Interessante notare come gli orientamenti più critici emergano verso gli esperti che intervengono pubblicamente in televisione o sui social (si legga a tal proposito l'intervento di Giorgio Parisi sul “Guardian”). La fiducia è, in questo caso, di poco superiore al 50%. Per circa un italiano su due, chi si occupa di questioni scientifiche dovrebbe farlo senza esporsi troppo pubblicamente. Si tratta di un tema estremamente attuale e divenuto ancora più rilevante durante la pandemia, quando numerosi ricercatori e ricercatrici sono divenuti volti familiari al grande pubblico. Nel corso della pandemia, numerose indagini in Italia e all’estero avevano rilevato un giudizio sempre più negativo sugli interventi pubblici degli esperti, considerati spesso fonte di confusione più che di chiarezza informativa. Sempre nel corso della pandemia, i dati sul pubblico avevano evidenziato uno scarso ricorso alle fonti social e un giudizio molto negativo sulla loro credibilità.
Ignoranza o ideologia? Se dunque i dati sono così chiari, confermati da anni di studi nel settore della comunicazione pubblica e della percezione pubblica della scienza, come mai lo stereotipo di cittadini sfiduciati nei confronti della scienza è così diffuso e radicato perfino tra esponenti di scienze che dovrebbero per vocazione professionale basarsi sui dati e non sui pregiudizi?

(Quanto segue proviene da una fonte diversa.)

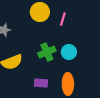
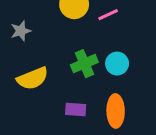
pink line: (63, 19) -> (108, 15), turned 48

Una prima, e più semplice spiegazione, è che non ci si dà la pena di andare a cercare dati e studi scientifici (peraltro ormai facilmente accessibili) preferendo affidarsi alle proprie sensazioni ed esperienze aneddotiche. Anche in questo caso, la pandemia è stata un’occasione esemplare per toccare con mano una forma piuttosto naif di “scientismo” che porta a ritenere la comunicazione della scienza un’attività semplice e alla portata di chiunque abbia una preparazione tecnica in una materia specifica. Abbiamo visto purtroppo i risultati: scarsa intelligenza dei pubblici e dei contesti, comunicazione improvvisata e affidata alla buona volontà dei singoli, esclusione dal Comitato tecnico scientifico (Cts) di competenze professionali specifiche nella comunicazione della scienza.

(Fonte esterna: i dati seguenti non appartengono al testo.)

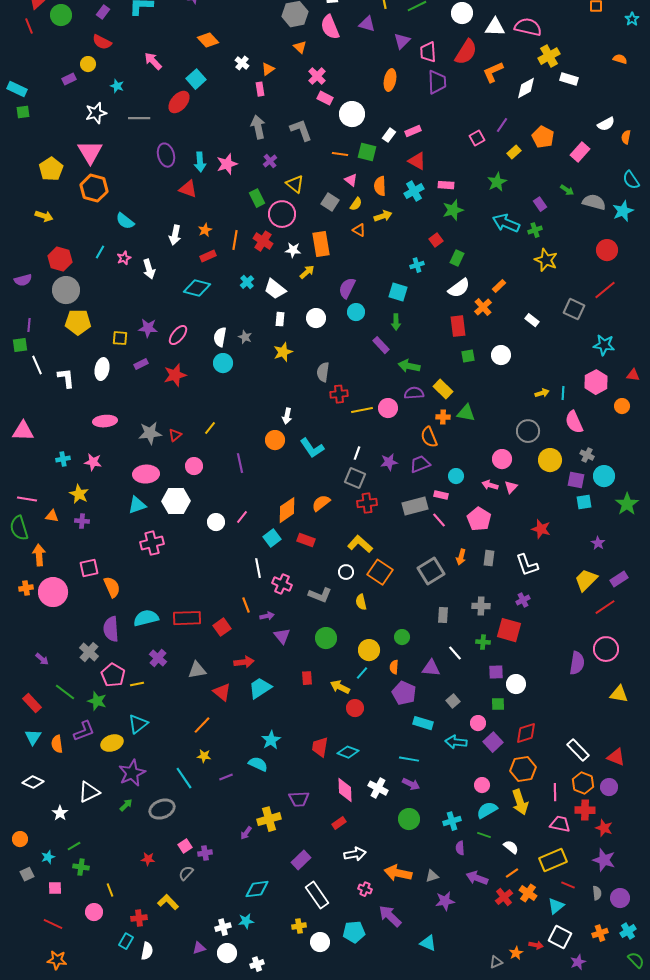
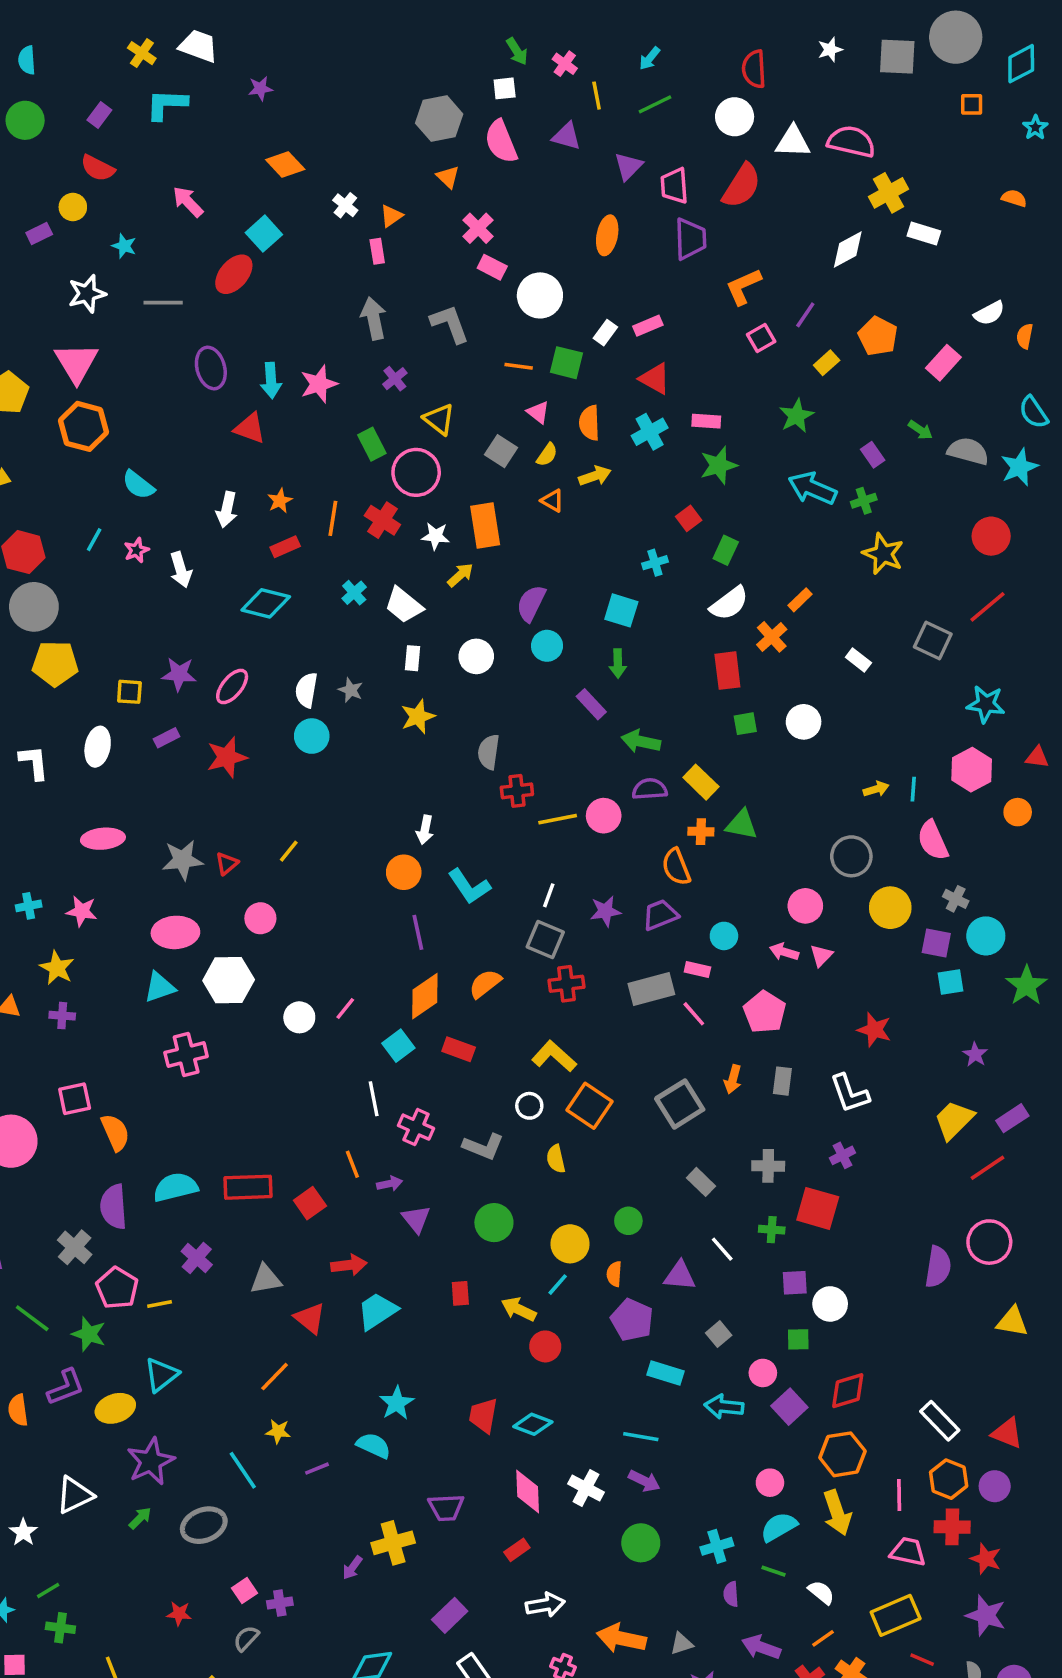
orange L-shape: (493, 72) -> (743, 287), moved
purple line: (240, 463) -> (418, 932), moved
gray rectangle: (443, 615) -> (701, 1182), turned -49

La pandemia è stata un’occasione esemplare per toccare con mano una forma piuttosto naif di “scientismo” che porta a ritenere la comunicazione della scienza un’attività semplice
Ma la narrazione di un pubblico sfiduciato e anti-scienza è anche ideologica in termini funzionali. Esonera infatti attori e istituzioni da ogni sforzo per migliorare la qualità della propria comunicazione della scienza – dopo tutto, se la gente è sfiduciata e incapace di capire, perché darsi pena? Emblematico, da questo punto di vista, lo spot realizzato dalla Rai durante la campagna di vaccinazione: nessun tentativo sostanziale di spiegare il funzionamento dei vaccini e appello quasi unicamente alle emozioni: “ti devi vaccinare perché così potrai tornare ad abbracciare tua nonna”. In questo senso, il pregiudizio diviene una “profezia che si auto-adempie” nel senso descritto dal fondatore della sociologia della scienza Robert K. Merton: il risultato, come si è visto, è una comunicazione della scienza di bassa qualità che rinforza quegli stessi stereotipi.

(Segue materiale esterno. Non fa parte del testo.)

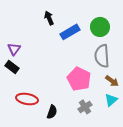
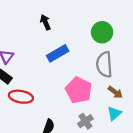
blue rectangle: (70, 32) -> (58, 53), moved
red ellipse: (27, 99) -> (21, 97), moved

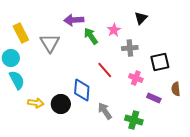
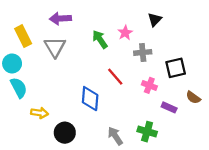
purple arrow: (74, 20) -> (60, 18), moved
brown semicircle: (176, 89) -> (193, 98), turned -48
black circle: (61, 104) -> (65, 133), moved
gray arrow: (105, 111) -> (115, 136), moved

La rappresentazione del pubblico come ostile, scettico e ignorante ha una funzione ideologica, funzionale a sostenere una visione paternalistica e in definitiva autoritaria della comunicazione della scienza e del rapporto tra scienza e società. Una visione, come si è visto, che non ha nulla di “scientifico” ma riflette in larga misura pregiudizi infondati.